- [TASK PROMPT]:
For this exercise, copy exactly the lines below from the one with "робочого відрядження або" through the one with "du auf so einen" and leave out the pictures.

- [DATA SHOWN]:
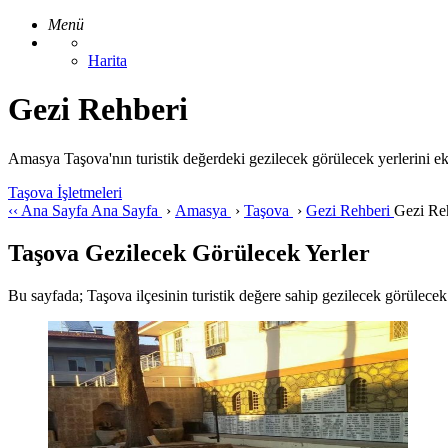
Menü
Harita
Gezi Rehberi
Amasya Taşova'nın turistik değerdeki gezilecek görülecek yerlerini e
Taşova İşletmeleri
‹‹
Ana Sayfa
Ana Sayfa
›
Amasya
›
Taşova
›
Gezi Rehberi
Gezi Re
Taşova Gezilecek Görülecek Yerler
Bu sayfada; Taşova ilçesinin turistik değere sahip gezilecek görülecek ye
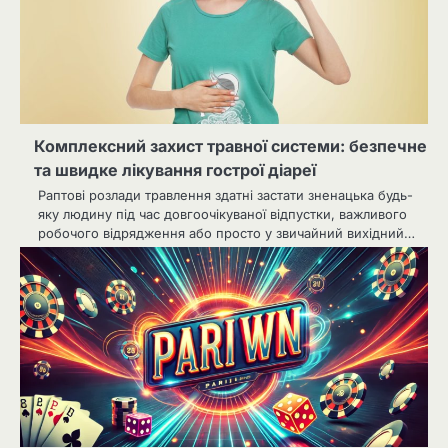
Комплексний захист травної системи: безпечне
та швидке лікування гострої діареї
Раптові розлади травлення здатні застати зненацька будь-
яку людину під час довгоочікуваної відпустки, важливого
робочого відрядження або просто у звичайний вихідний…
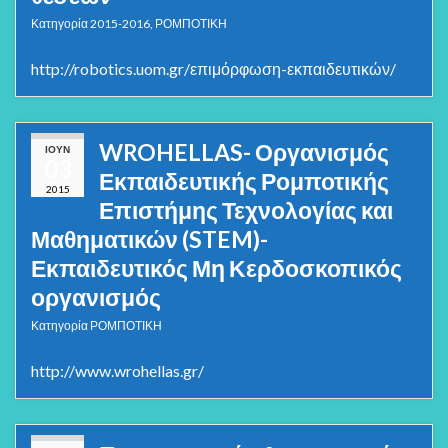
Κατηγορία
2015-2016
,
ΡΟΜΠΟΤΙΚΗ
http://robotics.uom.gr/επιμόρφωση-εκπαιδευτικών/
WROHELLAS- Οργανισμός
ΙΟΎΝ
03
Εκπαιδευτικής Ρομποτικής
2015
Επιστήμης Τεχνολογίας και
Μαθηματικών (STEM)-
Εκπαιδευτικός Μη Κερδοσκοπικός
οργανισμός
Κατηγορία
ΡΟΜΠΟΤΙΚΗ
http://www.wrohellas.gr/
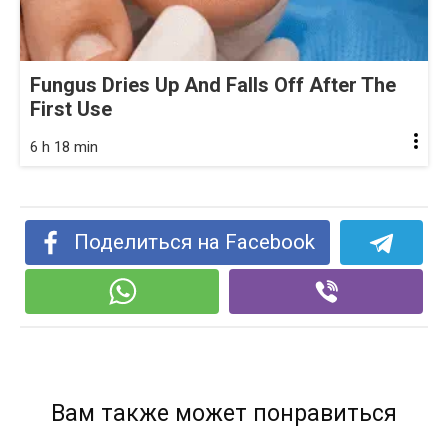
Fungus Dries Up And Falls Off After The
First Use
6 h 18 min
Поделиться на Facebook
Вам также может понравиться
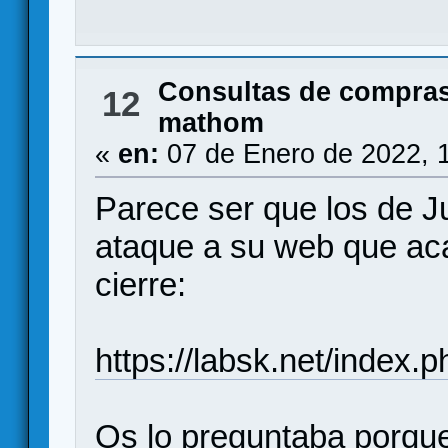
Consultas de compras
12
mathom
«
en:
07 de Enero de 2022, 
Parece ser que los de J
ataque a su web que ac
cierre:
https://labsk.net/index
Os lo preguntaba porque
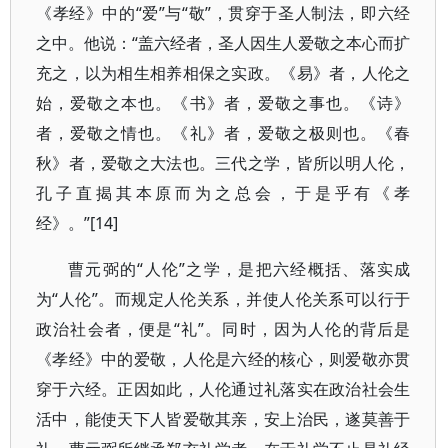
《孝经》中的“爱”与“敬”，贯穿于圣人制法，即六经
之中。他说：“盖六经者，圣人因生人爱敬之本心而扩
充之，以为相生相养相保之实政。《易》者，人伦之
始，爱敬之本也。《书》者，爱敬之事也。《诗》
者，爱敬之情也。《礼》者，爱敬之极则也。《春
秋》者，爱敬之大法也。三代之学，皆所以明人伦，
孔子直揭其本原而为之总会，于是乎有《孝
经》。”[14]
曹元弼的“人伦”之学，是把六经概括、落实成
为“人伦”。而规定人伦关系，并使人伦关系可以行于
政治社会者，便是“礼”。同时，因为人伦的背后是
《孝经》中的爱敬，人伦是六经的核心，则爱敬亦贯
穿于六经。正因如此，人伦通过礼落实在政治社会生
活中，能使天下人皆爱敬其亲，安上治民，遂莫善于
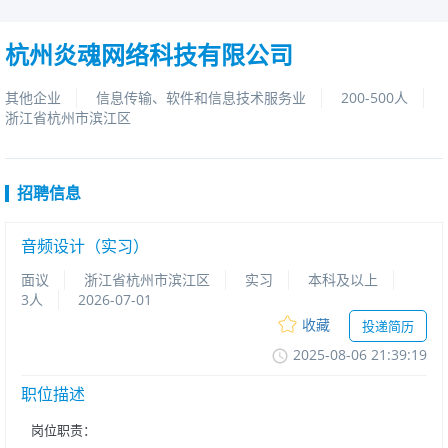
杭州炎魂网络科技有限公司
其他企业
信息传输、软件和信息技术服务业
200-500人
浙江省杭州市滨江区
招聘信息
音频设计（实习）
面议
浙江省杭州市滨江区
实习
本科及以上
3人
2026-07-01
收藏
投递简历
2025-08-0621:39:19
职位描述
岗位职责：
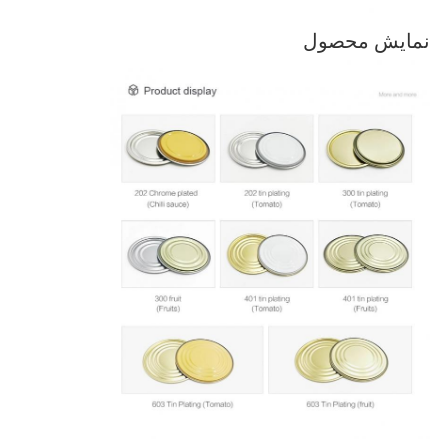
نمایش محصول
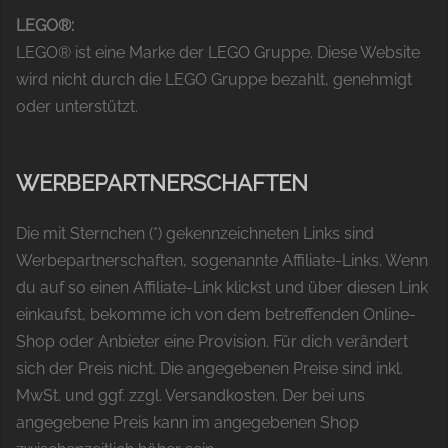
LEGO®:
LEGO® ist eine Marke der LEGO Gruppe. Diese Website
wird nicht durch die LEGO Gruppe bezahlt, genehmigt
oder unterstützt.
WERBEPARTNERSCHAFTEN
Die mit Sternchen (*) gekennzeichneten Links sind
Werbepartnerschaften, sogenannte Affiliate-Links. Wenn
du auf so einen Affiliate-Link klickst und über diesen Link
einkaufst, bekomme ich von dem betreffenden Online-
Shop oder Anbieter eine Provision. Für dich verändert
sich der Preis nicht. Die angegebenen Preise sind inkl.
MwSt. und ggf. zzgl. Versandkosten. Der bei uns
angegebene Preis kann im angegebenen Shop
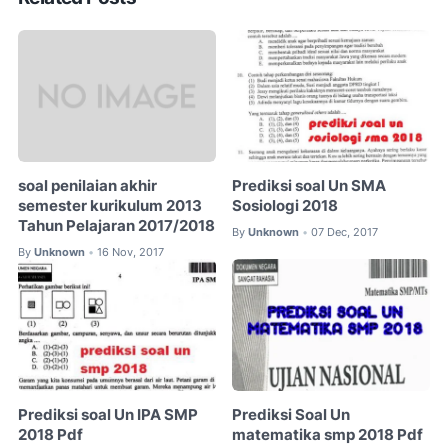
soal penilaian akhir
Prediksi soal Un SMA
semester kurikulum 2013
Sosiologi 2018
Tahun Pelajaran 2017/2018
By
Unknown
07 Dec, 2017
•
By
Unknown
16 Nov, 2017
•
Prediksi soal Un IPA SMP
Prediksi Soal Un
2018 Pdf
matematika smp 2018 Pdf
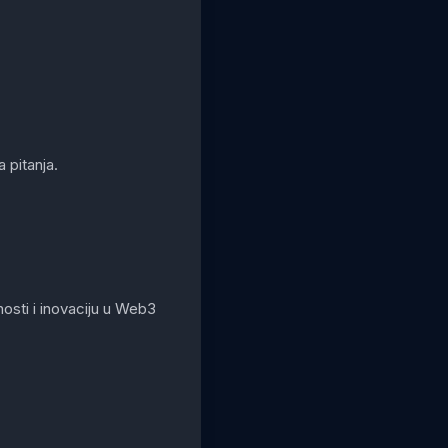
 pitanja.
osti i inovaciju u Web3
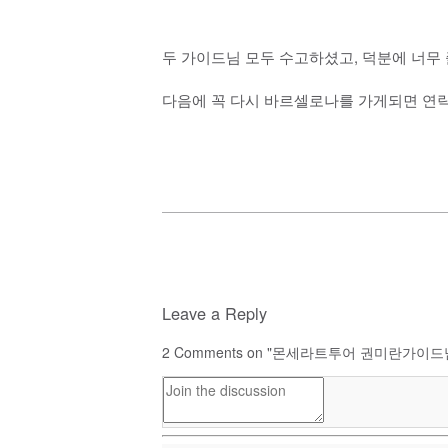
두 가이드님 모두 수고하셨고, 덕분에 너무
다음에 꼭 다시 바르셀로나를 가게되면 연락
Leave a Reply
2
Comments on "몬세라트투어 권미란가이드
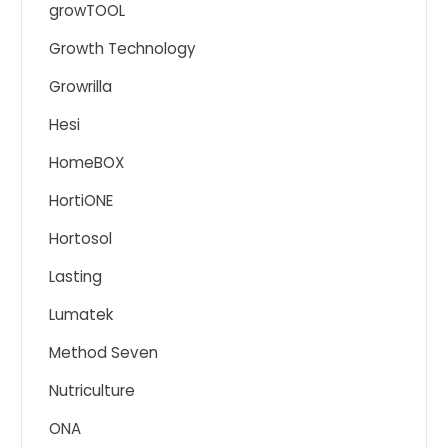
growTOOL
Growth Technology
Growrilla
Hesi
HomeBOX
HortiONE
Hortosol
Lasting
Lumatek
Method Seven
Nutriculture
ONA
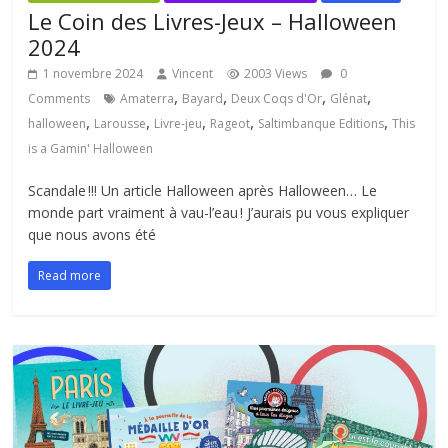
Le Coin des Livres-Jeux – Halloween
2024
1 novembre 2024
Vincent
2003 Views
0
,
,
,
,
Comments
Amaterra
Bayard
Deux Coqs d'Or
Glénat
,
,
,
,
,
halloween
Larousse
Livre-jeu
Rageot
Saltimbanque Editions
This
is a Gamin' Halloween
Scandale !!! Un article Halloween après Halloween… Le
monde part vraiment à vau-l’eau ! J’aurais pu vous expliquer
que nous avons été
Read more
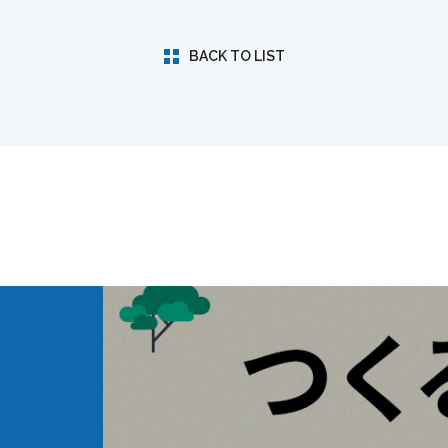
BACK TO LIST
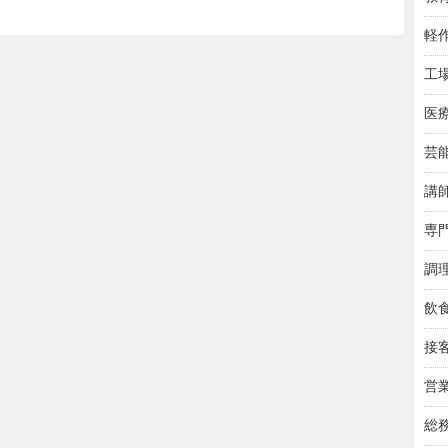
軽
工場
医療
芸
講
専
調
飲
接
営
総務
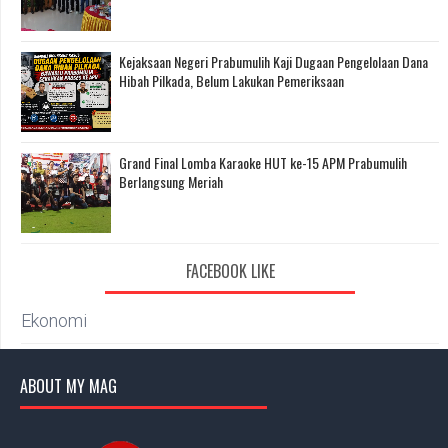
Kejaksaan Negeri Prabumulih Kaji Dugaan Pengelolaan Dana
Hibah Pilkada, Belum Lakukan Pemeriksaan
Grand Final Lomba Karaoke HUT ke-15 APM Prabumulih
Berlangsung Meriah
FACEBOOK LIKE
Ekonomi
ABOUT MY MAG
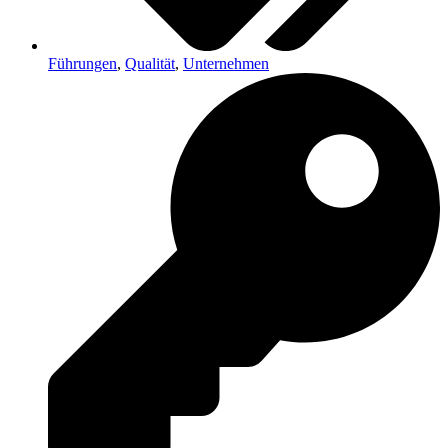
Führungen
,
Qualität
,
Unternehmen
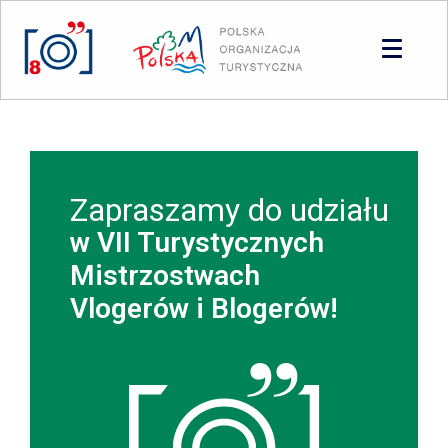
Panel zarządzania plikami cookies
Zapraszamy do udziału
w VII Turystycznych
Mistrzostwach
Vlogerów i Blogerów!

- [EXERCISE RESULT]:
робочого відрядження або просто у звичайний вихідний…
Κατηγορία
2015-2016
,
ΡΟΜΠΟΤΙΚΗ
http://robotics.uom.gr/επιμόρφωση-εκπαιδευτικών/
WROHELLAS- Οργανισμός
ΙΟΎΝ
03
Εκπαιδευτικής Ρομποτικής
2015
Επιστήμης Τεχνολογίας και
Μαθηματικών (STEM)-
Εκπαιδευτικός Μη Κερδοσκοπικός
οργανισμός
Κατηγορία
ΡΟΜΠΟΤΙΚΗ
http://www.wrohellas.gr/
Fungus Dries Up And Falls Off After The
First Use
6 h 18 min
Поделиться на Facebook
Вам также может понравиться
Consultas de compras
12
mathom
«
en:
07 de Enero de 2022, 
Parece ser que los de J
ataque a su web que ac
cierre:
https://labsk.net/index
Os lo preguntaba porque
《孝经》中的“爱”与“敬”，贯穿于圣人制法，即六经
之中。他说：“盖六经者，圣人因生人爱敬之本心而扩
充之，以为相生相养相保之实政。《易》者，人伦之
始，爱敬之本也。《书》者，爱敬之事也。《诗》
者，爱敬之情也。《礼》者，爱敬之极则也。《春
秋》者，爱敬之大法也。三代之学，皆所以明人伦，
孔子直揭其本原而为之总会，于是乎有《孝
经》。”[14]
曹元弼的“人伦”之学，是把六经概括、落实成
为“人伦”。而规定人伦关系，并使人伦关系可以行于
政治社会者，便是“礼”。同时，因为人伦的背后是
《孝经》中的爱敬，人伦是六经的核心，则爱敬亦贯
穿于六经。正因如此，人伦通过礼落实在政治社会生
活中，能使天下人皆爱敬其亲，安上治民，遂莫善于
杭州炎魂网络科技有限公司
其他企业
信息传输、软件和信息技术服务业
200-500人
浙江省杭州市滨江区
招聘信息
音频设计（实习）
面议
浙江省杭州市滨江区
实习
本科及以上
3人
2026-07-01
收藏
投递简历
2025-08-0621:39:19
职位描述
岗位职责：
نمایش محصول
LEGO®:
LEGO® ist eine Marke der LEGO Gruppe. Diese Website
wird nicht durch die LEGO Gruppe bezahlt, genehmigt
oder unterstützt.
WERBEPARTNERSCHAFTEN
Die mit Sternchen (*) gekennzeichneten Links sind
Werbepartnerschaften, sogenannte Affiliate-Links. Wenn
du auf so einen Affiliate-Link klickst und über diesen Link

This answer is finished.